En plaçant des souris dans un labyrinthe aquatique, les chercheurs ont découvert que celles présentant des symptômes semblables à Alzheimer ayant reçu un supplément en choline tout au long de leur vie avaient une meilleure mémoire spatiale que celles nourries normalement. Puis, en étudiant le tissu extrait de l’hippocampe, une région du cerveau connue pour jouer un rôle capital dans la formation de la mémoire, ils ont identifié des changements dans la bêta-amyloïde toxique, la pathologie caractéristique d’Alzheimer, et des réductions dans l'activation des microglies.

Des pistes de réflexion pour la sclérose en plaques ou Parkinson

Ces dernières sont des cellules spécialisées qui débarrassent le cerveau des débris nocifs. Bien qu'ils se produisent naturellement pour garder le cerveau en bonne santé, s'ils sont suractivés, une inflammation cérébrale et la mort neuronale, symptômes courants d’Alzheimer, se produisent. Ainsi, une supplémentation en choline offre une protection contre la maladie.

"Personne n'a montré de bénéfices à vie de la supplémentation en choline chez les souris femelles atteintes d’Alzheimer. C'est ce qui est nouveau dans notre travail", se félicite Velazquez.
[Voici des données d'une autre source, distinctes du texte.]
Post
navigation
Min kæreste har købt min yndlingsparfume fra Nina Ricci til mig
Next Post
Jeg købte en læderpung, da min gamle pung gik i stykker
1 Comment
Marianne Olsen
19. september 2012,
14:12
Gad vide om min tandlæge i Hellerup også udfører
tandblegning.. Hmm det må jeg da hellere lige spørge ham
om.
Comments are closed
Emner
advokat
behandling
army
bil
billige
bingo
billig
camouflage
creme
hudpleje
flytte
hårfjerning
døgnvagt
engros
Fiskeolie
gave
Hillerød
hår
Aussi, la simple addition de choline dans l'alimentation tout au long de la vie peut réduire la pathologie chez les femmes, plus susceptibles d’être touchées. Ces résultats ont par ailleurs des implications pour d'autres affections neurodégénératives où la microglie activée est endémique, explique Velazquez. Les réductions observées de cette dernière offrent par exemple de nouvelles pistes pour traiter des troubles tels que la sclérose en plaques ou Parkinson.
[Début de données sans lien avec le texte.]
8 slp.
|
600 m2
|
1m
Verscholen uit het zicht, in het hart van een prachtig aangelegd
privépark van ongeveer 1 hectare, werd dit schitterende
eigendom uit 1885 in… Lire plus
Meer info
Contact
Cette étude n’est pas la première à mettre en avant l’importance de l’alimentation pour prévenir le développement de la maladie d’Alzheimer. Il a notamment déjà été prouvé que le régime méditerranéen, riche en légumes, en huile d’olive, en céréales complètes et en produits laitiers fermentés, protégeait les personnes âgées du déclin cognitif.

Une "stratégie sûre"

Ici, un supplément en choline paraît relativement simple à mettre pratique en prévention d’Alzheimer. "A 4,5 fois l'AJR (apport journalier recommandé, aux Etats-Unis), nous sommes bien en dessous de la limite supérieure tolérable, ce qui en fait une stratégie thérapeutique préventive sûre", notent les chercheurs. En effet, la limite supérieure tolérable de choline, c’est-à-dire peu susceptible de causer des effets secondaires chez les femmes et les hommes adultes est de 3500mg/jour, soit 8,24 fois plus que la recommandation américaine de 425mg/jour chez les femmes et 6,36 fois plus que la recommandation de 550mg/jour chez les hommes.

Présente dans les steacks de boeuf, les oeufs, le lait ou les germes de blé

En France, bien qu’il soit reconnu que la choline joue un rôle clé dans la structure et la transmission cellulaire, dans le transport et le métabolisme des lipides, dans la synthèse de l’ADN et pour avoir un système nerveux sain, en raison d’un manque de données disponibles, la valeur de l’apport quotidien de référence n’a pas été définie. Toutefois, afin d’éviter les carences, l’Institut de Médecine a mis une valeur pour un apport suffisant (AS), similaire aux recommandations américaines : 425 mg par jour pour les femmes et 550 mg pour les hommes. 

La choline est présente dans de nombreux aliments, surtout le foie de poulet, les steaks de bœuf, les œufs et le lait. Mais que les vegans se rassurent, ils peuvent également en trouver dans le chou de Bruxelles ou les germes de blé. Qui plus est, des suppléments vitaminiques contenant de la choline, comme le bitartrate de choline et le chlorure de choline, sont facilement disponibles à un prix abordable.